Similar to other markets in the region, where the development activity in retail sector is primarily focused on the development of retail parks and convenience schemes at the secondary locations, Zagreb and Croatia are following the same trend. In the first two quarters of 2023, 6 retail parks were opened across Croatia, enlarging the stock for new 70,300 sq m of retail space, while modern retail supply in Zagreb was boosted by the opening of retail park named Park & Shop in Sesvete area, totalling 13,000 sq m. Moreover, 63,000 sq m of retail park stock is currently under development, which confirms their dominance. On the other side, there were no changes in shopping centre stock and with no new openings planned in 2023. At the end of the first half in 2023, Zagreb modern supply amounts to 555,000 sq m of GLA, while Croatia modern stock increased to the level of 1,646,000 sq m of GLA.



Smaller cities across Croatia, in majority of cases, miss shopping centres at all and the most attractive retail destinations in these cities are the main pedestrian zones, while certain portion of retail supply is offered within big box schemes. Therefore, retail parks have proved to be dominant and most popular retail formats in the previous few years, especially at the secondary and tertiary locations across the country. As a result, a share of retail park formats is on constant rise and currently amounts to 27%.
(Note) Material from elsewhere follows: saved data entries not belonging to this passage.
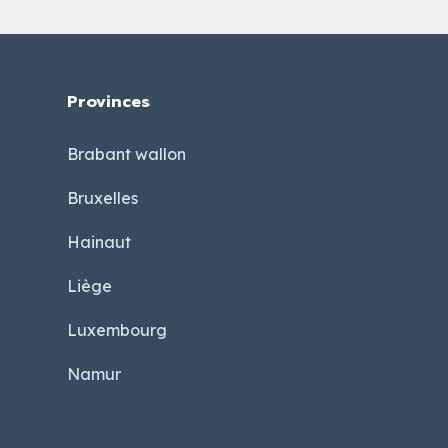
Provinces
Brabant wallon
Bruxelles
Hainaut
Liège
Luxembourg
Namur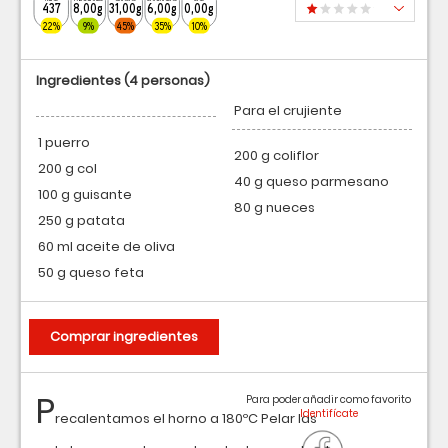
437
8,00g
31,00g
6,00g
0,00g
22%
9%
45%
35%
10%
Ingredientes
(4 personas)
Para el crujiente
1 puerro
200 g coliflor
200 g col
40 g queso parmesano
100 g guisante
80 g nueces
250 g patata
60 ml aceite de oliva
50 g queso feta
Comprar ingredientes
P
Para poder añadir como favorito
recalentamos el horno a 180ºC Pelar las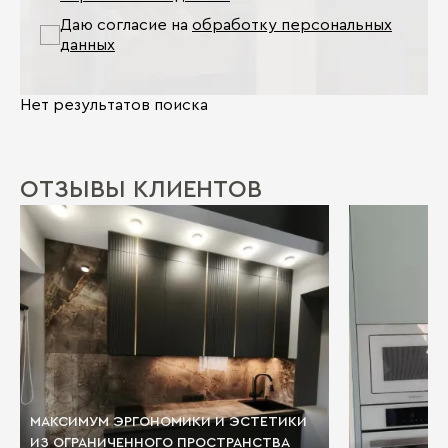
Даю согласие на
обработку персональных
данных
Нет результатов поиска
ОТЗЫВЫ КЛИЕНТОВ
МАКСИМУМ ЭРГОНОМИКИ И ЭСТЕТИКИ
ИЗ ОГРАНИЧЕННОГО ПРОСТРАНСТВА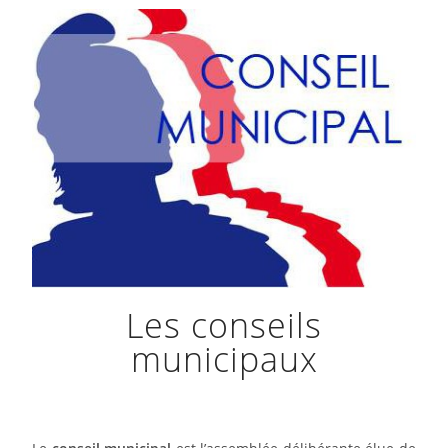
Les conseils
municipaux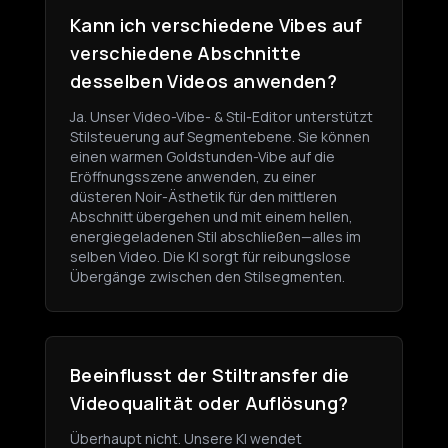
Kann ich verschiedene Vibes auf
verschiedene Abschnitte
desselben Videos anwenden?
Ja. Unser Video-Vibe- & Stil-Editor unterstützt
Stilsteuerung auf Segmentebene. Sie können
einen warmen Goldstunden-Vibe auf die
Eröffnungsszene anwenden, zu einer
düsteren Noir-Ästhetik für den mittleren
Abschnitt übergehen und mit einem hellen,
energiegeladenen Stil abschließen—alles im
selben Video. Die KI sorgt für reibungslose
Übergänge zwischen den Stilsegmenten.
Beeinflusst der Stiltransfer die
Videoqualität oder Auflösung?
Überhaupt nicht. Unsere KI wendet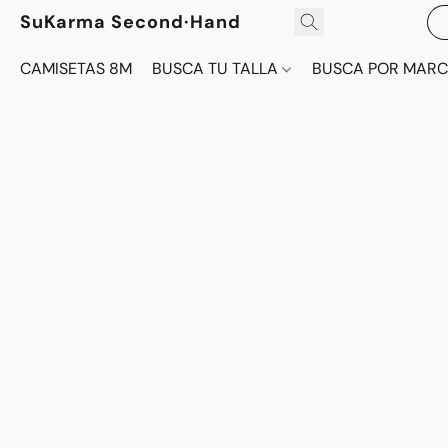
SuKarma Second·Hand
CAMISETAS 8M
BUSCA TU TALLA
BUSCA POR MAR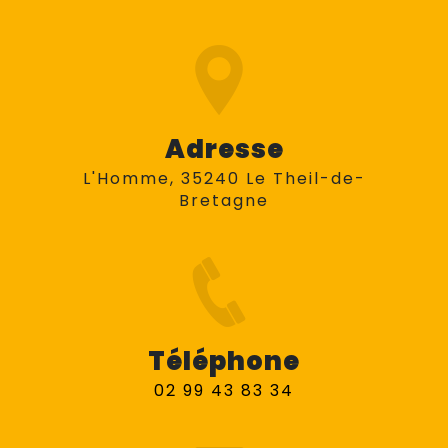
Adresse
L'Homme, 35240 Le Theil-de-
Bretagne
Téléphone
02 99 43 83 34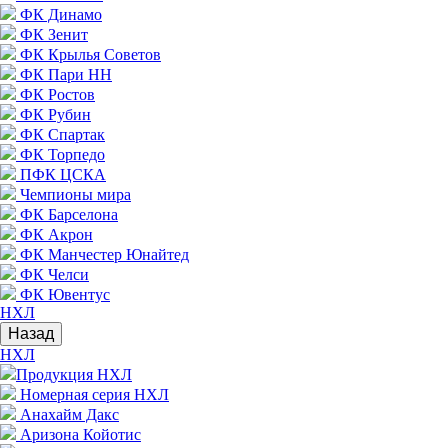
ФК Динамо
ФК Зенит
ФК Крылья Советов
ФК Пари НН
ФК Ростов
ФК Рубин
ФК Спартак
ФК Торпедо
ПФК ЦСКА
Чемпионы мира
ФК Барселона
ФК Акрон
ФК Манчестер Юнайтед
ФК Челси
ФК Ювентус
НХЛ
Назад
НХЛ
Продукция НХЛ
Номерная серия НХЛ
Анахайм Дакс
Аризона Койотис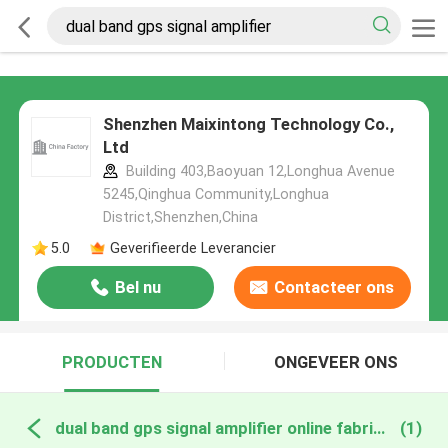
Shenzhen Maixintong Technology Co.,
Ltd
Building 403,Baoyuan 12,Longhua Avenue
5245,Qinghua Community,Longhua
District,Shenzhen,China
5.0
Geverifieerde Leverancier
Bel nu
Contacteer ons
PRODUCTEN
ONGEVEER ONS
dual band gps signal amplifier online fabricage
(1)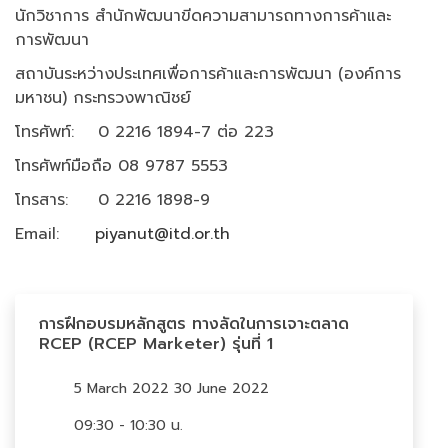
นักวิชาการ สำนักพัฒนาขีดความสามารถทางการค้าและ
การพัฒนา
สถาบันระหว่างประเทศเพื่อการค้าและการพัฒนา (องค์การ
มหาชน) กระทรวงพาณิชย์
โทรศัพท์: 0 2216 1894-7 ต่อ 223
โทรศัพท์มือถือ 08 9787 5553
โทรสาร: 0 2216 1898-9
Email:
piyanut@itd.or.th
การฝึกอบรมหลักสูตร ทางลัดในการเจาะตลาด
RCEP (RCEP Marketer) รุ่นที่ 1
5 March 2022 30 June 2022
09:30 - 10:30 น.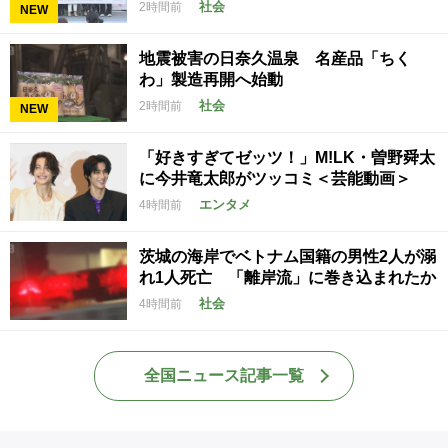
社会
2時間前
NEW
地震被害の日奈久温泉 名産品「ちく
わ」製造再開へ始動
社会
2時間前
NEW
「好きすぎてゼッツ！」M!LK・曽野舜太
に今井竜太郎がツッコミ＜芸能動画＞
エンタメ
4時間前
茨城の海岸でベトナム国籍の男性2人が溺
れ1人死亡 「離岸流」に巻き込まれたか
社会
4時間前
全国ニュース記事一覧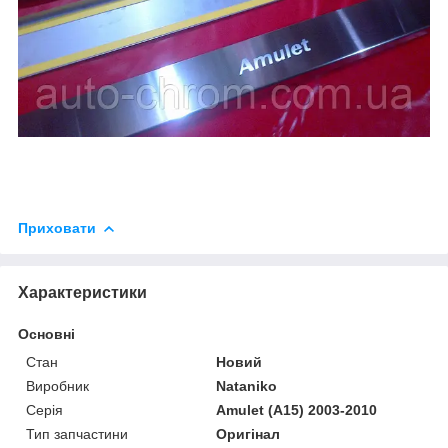
Приховати
Характеристики
Основні
Стан
Новий
Виробник
Nataniko
Серія
Amulet (A15) 2003-2010
Тип запчастини
Оригінал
The leading Zagreb shopping centres maintain a rather stable level of rents during the first six months of 2023, ranging between EUR 30-45/sq m/month. Prime yields for retail properties in Zagreb also remained at the similar level, i.e., 7.25% for modern shopping centres and 8.00- 8.50% for retail parks, while the prime yields for high-street locations stayed at the level of 7.00%. It could be expected that yields for prime SC will be subjected to upward pressure in the following period, in accordance with the tightening of monetary policy.